Vamos começar pelo fim, o “Cidade”, um álbum “monocasta. É o primeiro de muitos?

Eu tenho ideia de fazer mais do que um, mas não sei… Já tenho mais um preparado com o João Monge, mas ainda não sabemos quando é que vai sair. Eu queria fazer com as pessoas com quem tinha mais ligação, que ao longo destes anos todos têm tido uma ligação mais próxima aos meus discos, desde o João Monge, a Maria do Rosário Pedreira, o Pedro da Silva Martins. O Miguel foi logo o primeiro, também porque coincidiu com esta fase de preparação para o Altice Arena e o Super Bock, e ele, como gosta destas empreitadas, assim que lhe lancei a ideia, começou logo a fazer as músicas e foi… Nem sei, no final de agosto, do verão, entrámos em estúdio e já tínhamos as músicas todas prontas. É como ele faz – de forma quase obsessiva –, quando se entusiasma com uma ideia, normalmente, é isso que acontece: agarra-se às coisas e não para enquanto não está feito.

 

Com todos esses autores há essa identificação? São os que falam a linguagem do António Zambujo?
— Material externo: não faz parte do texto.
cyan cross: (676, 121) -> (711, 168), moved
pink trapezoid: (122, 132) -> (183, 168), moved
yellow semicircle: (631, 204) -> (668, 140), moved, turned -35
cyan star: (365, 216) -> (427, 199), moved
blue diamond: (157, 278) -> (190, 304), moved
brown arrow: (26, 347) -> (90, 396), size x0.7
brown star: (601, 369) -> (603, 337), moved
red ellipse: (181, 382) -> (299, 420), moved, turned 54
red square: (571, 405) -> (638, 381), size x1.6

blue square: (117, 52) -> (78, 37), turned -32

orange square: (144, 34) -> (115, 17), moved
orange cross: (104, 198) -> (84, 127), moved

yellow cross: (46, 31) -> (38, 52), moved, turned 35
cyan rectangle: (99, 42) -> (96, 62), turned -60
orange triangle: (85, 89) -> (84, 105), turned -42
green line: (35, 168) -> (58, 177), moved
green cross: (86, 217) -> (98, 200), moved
Há total identificação. Eles são os grandes responsáveis. Sendo que a música, como defendo, é a poesia ajudada e a letra é a coisa mais importante que fazemos, eles são os principais responsáveis por eu ter a carreira que tenho. Porque são eles que me metem na boca as palavras que eu canto. Obviamente que esses quatro [Miguel Araújo, João Monge, Maria do Rosário Pedreira e Pedro da Silva Martins] seriam os primeiros em qualquer uma das listas. Não é por serem melhores, nem piores – por acaso acho que são dos melhores letristas –, mas pela proximidade e ligação que temos uns com os outros faz todo o sentido que seja assim.

 

E, hoje em dia, considera-se mais um cantor, um músico ou um contador de histórias?
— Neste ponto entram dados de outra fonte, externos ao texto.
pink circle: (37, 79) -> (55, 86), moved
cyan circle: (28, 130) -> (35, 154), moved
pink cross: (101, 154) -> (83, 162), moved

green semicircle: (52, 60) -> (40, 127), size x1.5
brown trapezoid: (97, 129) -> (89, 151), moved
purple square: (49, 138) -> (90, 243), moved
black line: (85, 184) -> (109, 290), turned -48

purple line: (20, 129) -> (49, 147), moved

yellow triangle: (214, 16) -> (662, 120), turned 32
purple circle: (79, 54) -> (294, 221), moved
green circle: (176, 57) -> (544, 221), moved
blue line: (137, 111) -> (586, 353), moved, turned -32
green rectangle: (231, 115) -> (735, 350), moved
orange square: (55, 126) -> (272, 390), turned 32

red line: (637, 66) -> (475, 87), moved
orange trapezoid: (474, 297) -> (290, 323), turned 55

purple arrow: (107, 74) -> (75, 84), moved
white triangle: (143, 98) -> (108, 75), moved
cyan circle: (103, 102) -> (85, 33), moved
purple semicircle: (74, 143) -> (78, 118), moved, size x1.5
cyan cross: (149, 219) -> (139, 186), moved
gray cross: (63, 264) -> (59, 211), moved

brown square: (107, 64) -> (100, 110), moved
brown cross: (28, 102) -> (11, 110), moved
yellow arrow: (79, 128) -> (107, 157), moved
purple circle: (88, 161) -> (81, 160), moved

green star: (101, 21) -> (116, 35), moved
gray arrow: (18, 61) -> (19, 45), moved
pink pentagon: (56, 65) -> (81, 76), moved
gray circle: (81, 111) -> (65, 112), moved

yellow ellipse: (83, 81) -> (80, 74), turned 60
Acima de tudo, sou um intérprete. Sou um cantor e é aquilo que eu sei fazer melhor. É a única coisinha que se aproveita nisto tudo (risos), é o jeitinho para contar, para cantar as histórias. Depois houve coisas que fui desenvolvendo, porque sempre tive uma ligação muito forte com a música, por gosto pessoal. O caso de tocar: o tocar guitarra ou outro instrumento qualquer é mais uma necessidade do que propriamente uma vontade. Foi uma defesa para eu não… por não saber o que fazer com os braços enquanto estava em cima do palco, então a cena da guitarra foi quase um escudo. A guitarra acabou por me defender disso e depois, obviamente, em função daquilo que eu vou ouvindo, dos músicos que vou seguindo, acabo por moldar e ir melhorando. Obviamente que não vou dizer que sou um tosco, porque seria falsa modéstia, mas aquilo que me sai mais naturalmente é a capacidade de cantar e de me apropriar das músicas.

 

Então o que podemos encontrar do António Zambujo neste álbum?

Tudo. Quem faz as letras, ao longo deste tempo todo, já lá vão 13 anos, vai-me conhecendo. Por exemplo, a música o “Flagrante”: às vezes digo por graça que é uma letra autobiográfica, apesar de não ter sido eu que a fiz, mas é uma letra minha. Ou a “Visita de estudo”, que foi uma história que contei à Rosário e ela transformou aquilo numa música. Mas, na verdade, é uma história minha. Portanto, existe, não uma apropriação, mas é quase como se eles estivessem a escrever já para mim. Como se estivessem a escrever no meu lugar. É um bocadinho isso. No caso deste disco [“Cidade”], é o Miguel no meu lugar a fazer um disco, a contar a história de um gajo numa cidade grande, com todas as coisas, desde o acordar, o stresse do trânsito, o fugir disso, a tentativa de fuga...

 

E como é que é um “gajo” na cidade grande?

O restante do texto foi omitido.